The decision by a Mental Health Trust to move the residents of a home, in circumstances where there was no evidence of a promise of a home for life, nor a legitimate expectation that they would have a home for life there, was neither unreasonable nor irrational, nor a breach of art 8 of the Convention.
There was no duty on the Trust to consult the residents as their placement at the home had only ever been intended as an interim measure, to allow the health authority to develop more appropriate long term provision for them. To thwart the Trust’s policy, which had prevailed throughout, by holding that because the residents had enjoyed the benefit of the placement, they could not now be deprived of it without being consulted, strained the court’s perception of what fairness required.
The facts of the ex p Perry case were distinguished as there had been no promise of a home for life and the residents’ placement there had only ever been intended as an interim measure. Before authority was received to go ahead with the proposal to close the home, detailed assessments of the residents’ daily living activities and requirements and clinical needs had been carried out, and the residents had been given individual opportunities to discuss their care and suitable alternative placements at care planning meetings. The Trust had had sufficient regard for the needs of the residents and there was no question of oppression, abuse of power or unfairness in the decision making process.

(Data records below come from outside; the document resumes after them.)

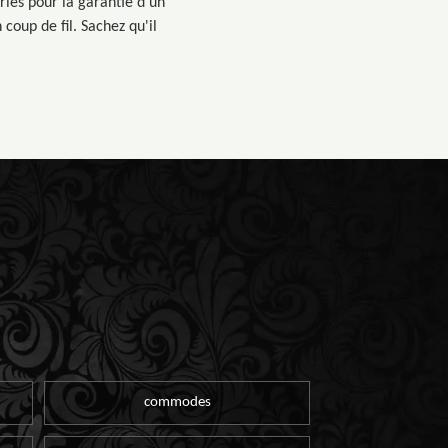
riés pour la garantie d'un
coup de fil. Sachez qu'il
commodes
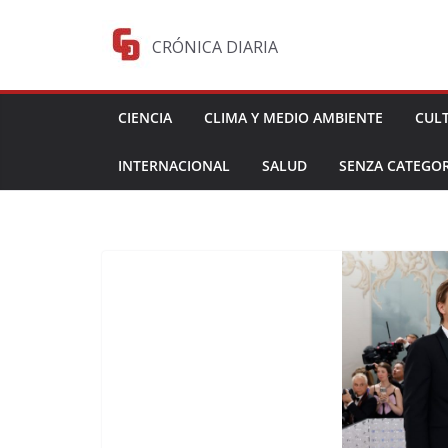
Saltar
al
CRÓNICA DIARIA
contenido
CIENCIA
CLIMA Y MEDIO AMBIENTE
CUL
INTERNACIONAL
SALUD
SENZA CATEGOR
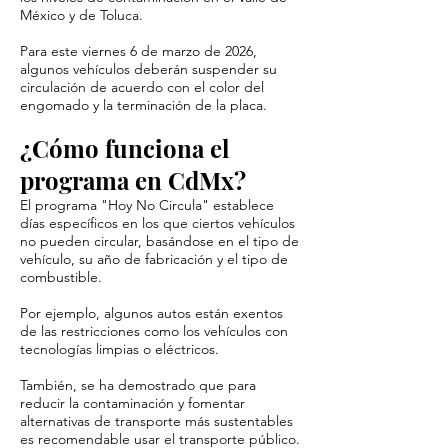
México y de Toluca.
Para este viernes 6 de marzo de 2026,
algunos vehículos deberán suspender su
circulación de acuerdo con el color del
engomado y la terminación de la placa.
¿Cómo funciona el
programa en CdMx?
El programa "Hoy No Circula" establece
días específicos en los que ciertos vehículos
no pueden circular, basándose en el tipo de
vehículo, su año de fabricación y el tipo de
combustible.
Por ejemplo, algunos autos están exentos
de las restricciones como los vehículos con
tecnologías limpias o eléctricos.
También, se ha demostrado que para
reducir la contaminación y fomentar
alternativas de transporte más sustentables
es recomendable usar el transporte público.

A health authority with responsibility for the long term care of mental patients, and for their placement in suitable accommodation, had an obligation under art 8 of the Convention, when considering a home closure, to strike a fair balance between the residents’ right to respect for home and the requirements of other patients for whom it was responsible. In this case, the decision to refurbish the home and redesignate it as a rehabilitation unit for acute hospital patients (necessitating moving the current residents) would confer benefits on other members of the community to whom the Trust owed a duty and who also enjoyed rights and freedom which the Trust must protect. The Trust had carried out assessments and involved the residents in discussions about the planned move. The resident’s accommodation at this particular home had only ever been on an interim basis. In these circumstances, the Trust had acted honestly, reasonably and in a manner consistent with residents’ art 8 rights.
Like the Court of Appeal in the Cowl case, the judge again warned against a culture of litigiousness. He said, ‘in cases like this the exacerbation of the differences between the parties by the adversarial process gives rise to a need for restraint and a high degree of objective assessment of the merits of litigation’.